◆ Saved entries
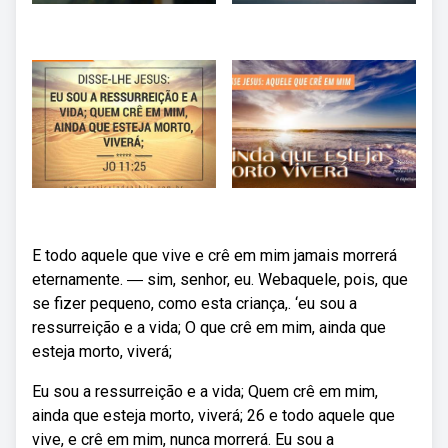
E todo aquele que vive e crê em mim jamais morrerá
eternamente. ― sim, senhor, eu. Webaquele, pois, que
se fizer pequeno, como esta criança,. ‘eu sou a
ressurreição e a vida; O que crê em mim, ainda que
esteja morto, viverá;
Eu sou a ressurreição e a vida; Quem crê em mim,
ainda que esteja morto, viverá; 26 e todo aquele que
vive, e crê em mim, nunca morrerá. Eu sou a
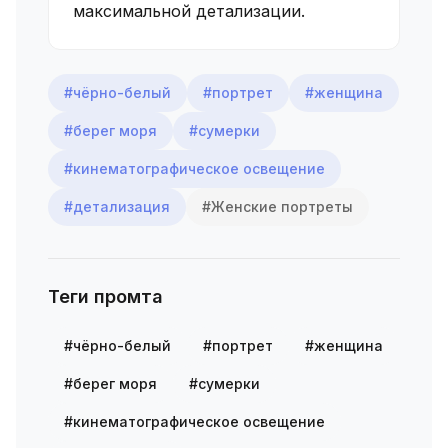
максимальной детализации.
#чёрно-белый
#портрет
#женщина
#берег моря
#сумерки
#кинематографическое освещение
#детализация
#Женские портреты
Теги промта
#чёрно-белый
#портрет
#женщина
#берег моря
#сумерки
#кинематографическое освещение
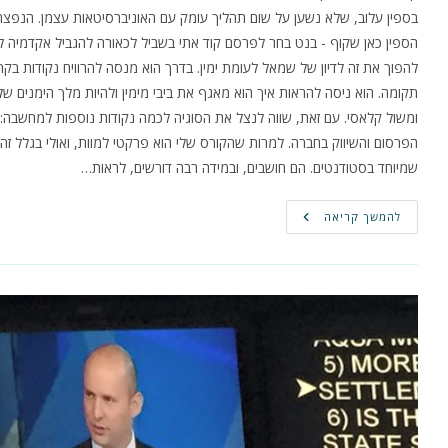
בספין עלוב, שלא נשען על שום תהליך עומק עם האוניברסיטאות עצמן. הנפצה
הספין כאן שקוף - בנט בחר לפרסם קוד אתי בשביל לכאורה להגביל אקדמיה לי
להפוך את זה לדיון של שמאל לעומת ימין. בדרך הוא מנסה להרוויח נקודות בקר
תקומה. הוא ניסה להראות איך הוא מאגף את ביבי מימין ולהיות מלך הימנים ש
ומשול קלאסי. עם זאת, שווה לנצל את הסוגיה לכמה נקודות נוספות למחשבה:
הפרסום והשיווק בחברה. למרות שהקורס שלי הוא פרקטי למוות, ואולי בגלל זה,
שמיוחד בסטודנטים. הם חושבים, ובמידה רבה דורשים, לראות…
תפקידה
להמשך קריאה
של
האקדמיה
ב'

◆ About this task
Show the lines of the records that contain the word "morrerá".

◆ Result of the exercise
E todo aquele que vive e crê em mim jamais morrerá
vive, e crê em mim, nunca morrerá. Eu sou a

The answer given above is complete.